(EXERCISE DIRECTIONS)
In the records below, find the line containing "Facebook (100, 621)" and the line containing "Student Life (289, 1915)"; please repeat exactly the lines from one to the other, both included, and nothing more.

(RECORDS FOR THE EXERCISE)
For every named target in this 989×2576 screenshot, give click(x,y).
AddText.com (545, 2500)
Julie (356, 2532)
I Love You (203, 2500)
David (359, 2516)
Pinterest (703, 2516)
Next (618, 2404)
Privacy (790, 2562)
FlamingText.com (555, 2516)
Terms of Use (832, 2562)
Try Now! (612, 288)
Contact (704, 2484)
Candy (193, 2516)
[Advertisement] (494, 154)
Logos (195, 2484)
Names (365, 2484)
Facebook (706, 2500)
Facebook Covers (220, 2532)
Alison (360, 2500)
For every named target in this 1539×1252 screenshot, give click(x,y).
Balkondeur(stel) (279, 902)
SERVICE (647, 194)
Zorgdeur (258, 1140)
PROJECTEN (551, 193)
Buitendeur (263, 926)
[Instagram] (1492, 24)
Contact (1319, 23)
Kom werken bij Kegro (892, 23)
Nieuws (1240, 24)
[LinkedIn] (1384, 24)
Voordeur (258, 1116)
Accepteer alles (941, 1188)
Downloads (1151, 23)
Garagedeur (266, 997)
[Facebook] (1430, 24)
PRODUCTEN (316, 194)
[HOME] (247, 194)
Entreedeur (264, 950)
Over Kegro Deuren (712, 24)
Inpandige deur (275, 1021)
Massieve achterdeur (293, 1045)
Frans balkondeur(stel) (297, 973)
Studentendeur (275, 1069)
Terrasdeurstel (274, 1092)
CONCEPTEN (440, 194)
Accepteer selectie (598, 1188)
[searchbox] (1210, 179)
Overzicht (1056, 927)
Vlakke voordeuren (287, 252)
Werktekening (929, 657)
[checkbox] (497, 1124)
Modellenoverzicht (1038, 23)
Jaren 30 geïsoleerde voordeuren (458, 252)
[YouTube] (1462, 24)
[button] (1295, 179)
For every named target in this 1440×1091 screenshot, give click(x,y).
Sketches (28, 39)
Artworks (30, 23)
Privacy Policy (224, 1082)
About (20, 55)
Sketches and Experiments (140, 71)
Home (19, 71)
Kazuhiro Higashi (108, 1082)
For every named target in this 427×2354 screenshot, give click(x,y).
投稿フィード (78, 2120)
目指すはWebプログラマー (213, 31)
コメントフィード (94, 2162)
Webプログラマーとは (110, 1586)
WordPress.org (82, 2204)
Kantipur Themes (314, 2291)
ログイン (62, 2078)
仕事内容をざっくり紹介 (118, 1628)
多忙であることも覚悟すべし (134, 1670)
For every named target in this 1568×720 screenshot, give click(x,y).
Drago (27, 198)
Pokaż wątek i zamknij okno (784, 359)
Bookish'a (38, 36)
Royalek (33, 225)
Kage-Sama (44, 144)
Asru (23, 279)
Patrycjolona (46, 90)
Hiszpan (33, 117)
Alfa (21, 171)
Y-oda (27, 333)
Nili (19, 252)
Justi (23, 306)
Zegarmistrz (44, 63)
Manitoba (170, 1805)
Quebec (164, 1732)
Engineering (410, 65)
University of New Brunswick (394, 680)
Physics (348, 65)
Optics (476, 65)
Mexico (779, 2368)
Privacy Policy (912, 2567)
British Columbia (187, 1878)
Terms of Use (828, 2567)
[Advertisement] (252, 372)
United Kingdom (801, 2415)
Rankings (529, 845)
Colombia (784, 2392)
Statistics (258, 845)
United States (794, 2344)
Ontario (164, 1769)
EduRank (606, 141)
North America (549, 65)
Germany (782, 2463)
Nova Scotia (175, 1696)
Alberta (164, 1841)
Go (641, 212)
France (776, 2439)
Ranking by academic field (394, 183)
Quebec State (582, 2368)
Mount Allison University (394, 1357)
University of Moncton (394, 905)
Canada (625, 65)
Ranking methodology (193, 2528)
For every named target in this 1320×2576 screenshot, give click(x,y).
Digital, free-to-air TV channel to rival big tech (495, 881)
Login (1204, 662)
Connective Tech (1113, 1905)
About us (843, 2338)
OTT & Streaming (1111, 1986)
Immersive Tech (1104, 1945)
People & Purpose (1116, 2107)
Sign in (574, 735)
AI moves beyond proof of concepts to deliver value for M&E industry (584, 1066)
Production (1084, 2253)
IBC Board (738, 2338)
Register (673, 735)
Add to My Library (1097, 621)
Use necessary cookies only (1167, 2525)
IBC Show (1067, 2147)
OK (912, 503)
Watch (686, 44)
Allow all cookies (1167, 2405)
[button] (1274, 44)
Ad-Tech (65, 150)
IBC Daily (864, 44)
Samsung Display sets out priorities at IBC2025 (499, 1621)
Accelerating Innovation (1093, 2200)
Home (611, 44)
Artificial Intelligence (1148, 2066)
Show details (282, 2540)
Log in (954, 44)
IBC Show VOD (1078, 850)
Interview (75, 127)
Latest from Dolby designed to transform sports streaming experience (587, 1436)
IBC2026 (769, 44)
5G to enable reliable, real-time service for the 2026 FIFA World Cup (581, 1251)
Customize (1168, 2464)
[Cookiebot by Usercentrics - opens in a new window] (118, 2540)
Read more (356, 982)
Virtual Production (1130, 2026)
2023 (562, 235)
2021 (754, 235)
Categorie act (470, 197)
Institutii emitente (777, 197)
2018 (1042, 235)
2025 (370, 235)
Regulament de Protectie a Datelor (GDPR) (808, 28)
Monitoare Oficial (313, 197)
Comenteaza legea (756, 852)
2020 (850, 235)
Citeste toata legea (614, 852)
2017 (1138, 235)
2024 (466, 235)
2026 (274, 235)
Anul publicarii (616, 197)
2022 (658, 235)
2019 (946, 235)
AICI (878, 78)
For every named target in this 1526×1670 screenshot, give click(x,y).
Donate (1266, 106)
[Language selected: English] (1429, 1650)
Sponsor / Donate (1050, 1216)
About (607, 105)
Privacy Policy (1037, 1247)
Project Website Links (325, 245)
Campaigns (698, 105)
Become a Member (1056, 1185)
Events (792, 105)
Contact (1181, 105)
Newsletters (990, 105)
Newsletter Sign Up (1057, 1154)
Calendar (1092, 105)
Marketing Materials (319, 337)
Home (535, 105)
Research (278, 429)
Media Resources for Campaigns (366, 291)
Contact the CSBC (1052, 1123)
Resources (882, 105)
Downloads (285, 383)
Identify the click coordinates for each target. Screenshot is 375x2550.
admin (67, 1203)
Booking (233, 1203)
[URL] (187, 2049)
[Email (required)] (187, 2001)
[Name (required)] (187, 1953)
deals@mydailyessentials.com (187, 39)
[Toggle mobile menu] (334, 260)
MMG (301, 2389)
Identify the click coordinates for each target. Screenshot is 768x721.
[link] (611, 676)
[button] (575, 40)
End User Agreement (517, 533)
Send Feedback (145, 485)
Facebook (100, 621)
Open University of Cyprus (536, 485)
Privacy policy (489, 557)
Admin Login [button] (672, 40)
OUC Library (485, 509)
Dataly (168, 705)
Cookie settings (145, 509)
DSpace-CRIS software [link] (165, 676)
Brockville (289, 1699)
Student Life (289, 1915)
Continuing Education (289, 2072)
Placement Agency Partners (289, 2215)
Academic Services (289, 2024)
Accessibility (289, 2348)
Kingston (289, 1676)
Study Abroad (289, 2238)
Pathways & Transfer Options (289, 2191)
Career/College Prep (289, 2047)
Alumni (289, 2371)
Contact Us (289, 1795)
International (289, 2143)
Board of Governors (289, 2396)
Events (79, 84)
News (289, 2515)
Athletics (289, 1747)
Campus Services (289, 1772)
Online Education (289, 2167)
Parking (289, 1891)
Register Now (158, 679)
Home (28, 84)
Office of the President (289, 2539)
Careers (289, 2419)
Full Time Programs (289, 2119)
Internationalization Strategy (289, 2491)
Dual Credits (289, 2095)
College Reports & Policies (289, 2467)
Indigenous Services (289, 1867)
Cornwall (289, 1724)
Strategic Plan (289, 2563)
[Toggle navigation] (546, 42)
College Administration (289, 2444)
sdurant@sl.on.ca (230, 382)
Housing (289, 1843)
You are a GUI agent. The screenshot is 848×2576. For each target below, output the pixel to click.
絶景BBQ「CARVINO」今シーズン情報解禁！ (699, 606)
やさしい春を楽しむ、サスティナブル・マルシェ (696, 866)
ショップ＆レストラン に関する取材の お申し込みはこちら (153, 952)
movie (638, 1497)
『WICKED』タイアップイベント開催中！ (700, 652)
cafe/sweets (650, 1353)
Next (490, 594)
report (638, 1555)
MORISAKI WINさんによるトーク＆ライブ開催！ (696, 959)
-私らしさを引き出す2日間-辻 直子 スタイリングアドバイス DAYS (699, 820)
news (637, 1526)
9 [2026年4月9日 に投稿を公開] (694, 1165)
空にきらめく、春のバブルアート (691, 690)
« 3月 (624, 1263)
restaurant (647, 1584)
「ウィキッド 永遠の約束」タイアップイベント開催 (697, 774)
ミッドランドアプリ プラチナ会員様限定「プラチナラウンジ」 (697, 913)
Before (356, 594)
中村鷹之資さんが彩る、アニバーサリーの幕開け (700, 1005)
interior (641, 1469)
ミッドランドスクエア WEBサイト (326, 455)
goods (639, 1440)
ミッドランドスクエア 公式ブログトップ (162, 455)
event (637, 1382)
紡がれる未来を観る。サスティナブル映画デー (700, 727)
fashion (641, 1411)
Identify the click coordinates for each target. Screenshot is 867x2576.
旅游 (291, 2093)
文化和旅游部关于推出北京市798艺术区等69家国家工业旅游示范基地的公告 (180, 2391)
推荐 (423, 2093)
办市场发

(FINISHED TASK)
Facebook (100, 621)
Open University of Cyprus (536, 485)
Privacy policy (489, 557)
Admin Login [button] (672, 40)
OUC Library (485, 509)
Dataly (168, 705)
Cookie settings (145, 509)
DSpace-CRIS software [link] (165, 676)
Brockville (289, 1699)
Student Life (289, 1915)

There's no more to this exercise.